─── THE INPUT ───
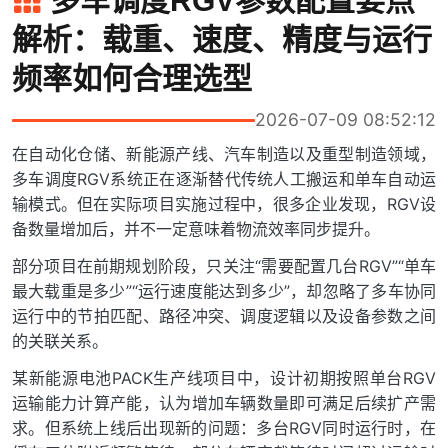
多车调度RGV参数配置要点
解析：载重、速度、精度与运行
频率如何合理选型
2026-07-09 08:52:12
在自动化仓储、新能源产线、汽车制造以及重型制造领域，
多车调度RGV系统正在逐渐替代传统人工搬运和单车自动运
输模式。但在实际项目实施过程中，很多企业发现，RGV设
备数量增加后，并不一定意味着物流效率同步提升。
部分项目在前期规划阶段，只关注“需要配置几台RGV”“单车
最大载重是多少”“运行速度能达到多少”，却忽略了多车协同
运行中的节拍匹配、路径冲突、调度逻辑以及设备参数之间
的关联关系。
某新能源电池PACK生产线项目中，设计初期按照单台RGV
运输能力计算产能，认为增加车辆数量即可满足后续扩产需
求。但系统上线后出现新的问题：多台RGV同时运行时，在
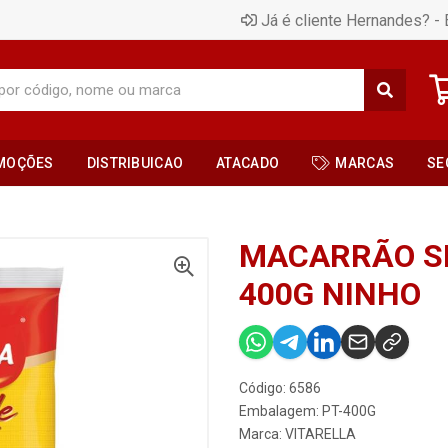
Já é cliente Hernandes? - 
MOÇÕES
DISTRIBUICAO
ATACADO
MARCAS
SE
MACARRÃO SE
400G NINHO
Código: 6586
Embalagem: PT-400G
Marca:
VITARELLA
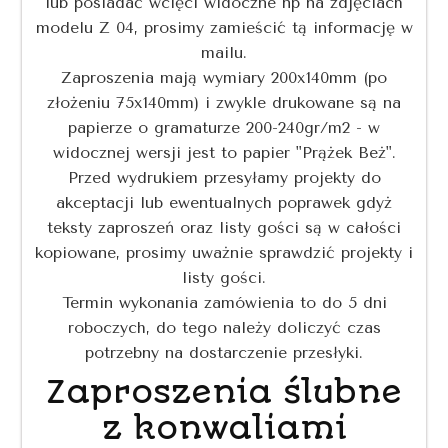
lub posiadać wcięci widoczne np na zdjęciach
modelu Z 04, prosimy zamieścić tą informację w
mailu.
Zaproszenia mają wymiary 200x140mm (po
złożeniu 75x140mm) i zwykle drukowane są na
papierze o gramaturze 200-240gr/m2 - w
widocznej wersji jest to papier "Prążek Beż".
Przed wydrukiem przesyłamy projekty do
akceptacji lub ewentualnych poprawek gdyż
teksty zaproszeń oraz listy gości są w całości
kopiowane, prosimy uważnie sprawdzić projekty i
listy gości.
Termin wykonania zamówienia to do 5 dni
roboczych, do tego należy doliczyć czas
potrzebny na dostarczenie przesłyki.
Zaproszenia ślubne
z konwaliami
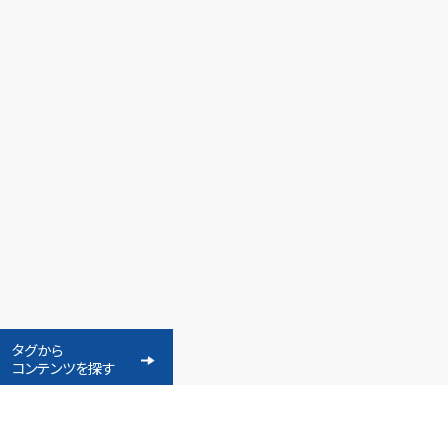
タグから
コンテンツを探す
TAG
SEARCH by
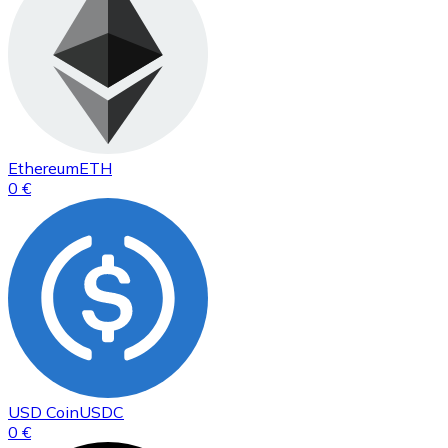
Ethereum
ETH
0 €
USD Coin
USDC
0 €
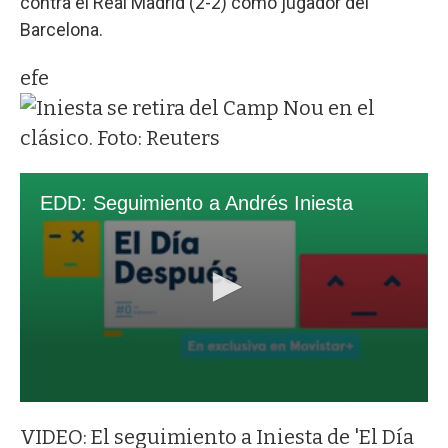
contra el Real Madrid (2-2) como jugador del
Barcelona.
efe
VIDEO: El seguimiento a Iniesta de 'El Día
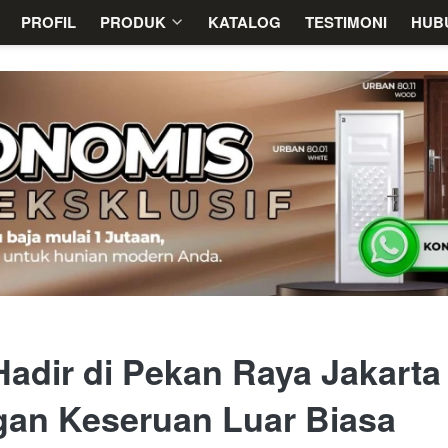
PROFIL
PROFIL
PRODUK
PRODUK
KATALOG
KATALOG
TESTIMONI
TESTIMONI
HUB
HUB
Hadir di Pekan Raya Jakarta
gan Keseruan Luar Biasa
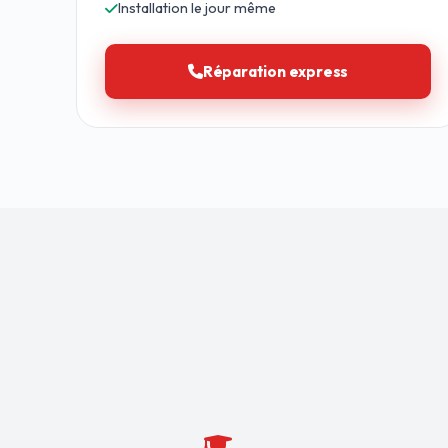
Installation le jour même
Réparation express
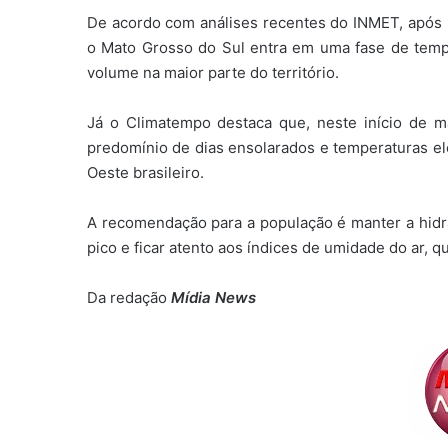
De acordo com análises recentes do INMET, após p
o Mato Grosso do Sul entra em uma fase de tempo
volume na maior parte do território.
Já o Climatempo destaca que, neste início de m
predomínio de dias ensolarados e temperaturas e
Oeste brasileiro.
A recomendação para a população é manter a hidra
pico e ficar atento aos índices de umidade do ar, q
Da redação
Mídia News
───
PROBLEM TO WORK ON: Working through the records above, copy each line in which "prosimy" is found.

TASK RESULT:
modelu Z 04, prosimy zamieścić tą informację w
kopiowane, prosimy uważnie sprawdzić projekty i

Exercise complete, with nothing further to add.